This assignment will explore the datasets contains detailed data information from professionals working in various job. Each record will have the key attributes such as job title, salary amount, years of experience, employment type, and location. Some entries may also include skill set, company size, or educational level, allowing for deeper exploratory data analysis.

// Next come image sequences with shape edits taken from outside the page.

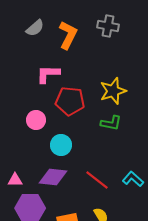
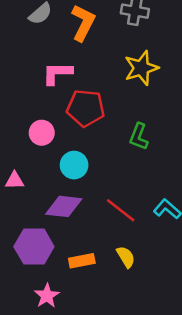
yellow star: (113, 91) -> (141, 68), moved
green L-shape: (111, 123) -> (139, 137), turned 100
pink triangle: (15, 180) -> (15, 181), moved

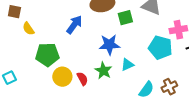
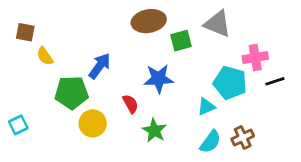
blue arrow: (74, 25) -> (100, 66), moved
cyan triangle: (127, 65) -> (206, 107), moved
green star: (103, 71) -> (154, 130), moved
red semicircle: (82, 79) -> (130, 104), moved

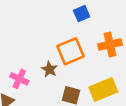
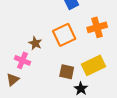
brown star: (49, 69) -> (35, 43), moved

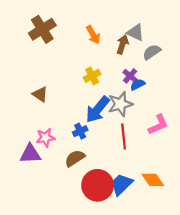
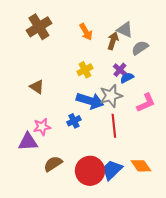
blue arrow: (98, 109) -> (90, 101), turned -112
pink L-shape: (158, 125) -> (146, 103), moved
brown semicircle: (75, 158) -> (53, 164), moved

library(tidyverse) # data cleaning, wrangling, plotting
## ── Attaching core tidyverse packages ──────────────────────── tidyverse 2.0.0 ──
## ✔ dplyr 1.1.2 ✔ readr 2.1.4
## ✔ forcats 1.0.0 ✔ stringr 1.5.0
## ✔ ggplot2 4.0.1 ✔ tibble 3.2.1
## ✔ lubridate 1.9.2 ✔ tidyr 1.3.0
## ✔ purrr 1.0.2
## ── Conflicts ────────────────────────────────────────── tidyverse_conflicts() ──
## ✖ dplyr::filter() masks stats::filter()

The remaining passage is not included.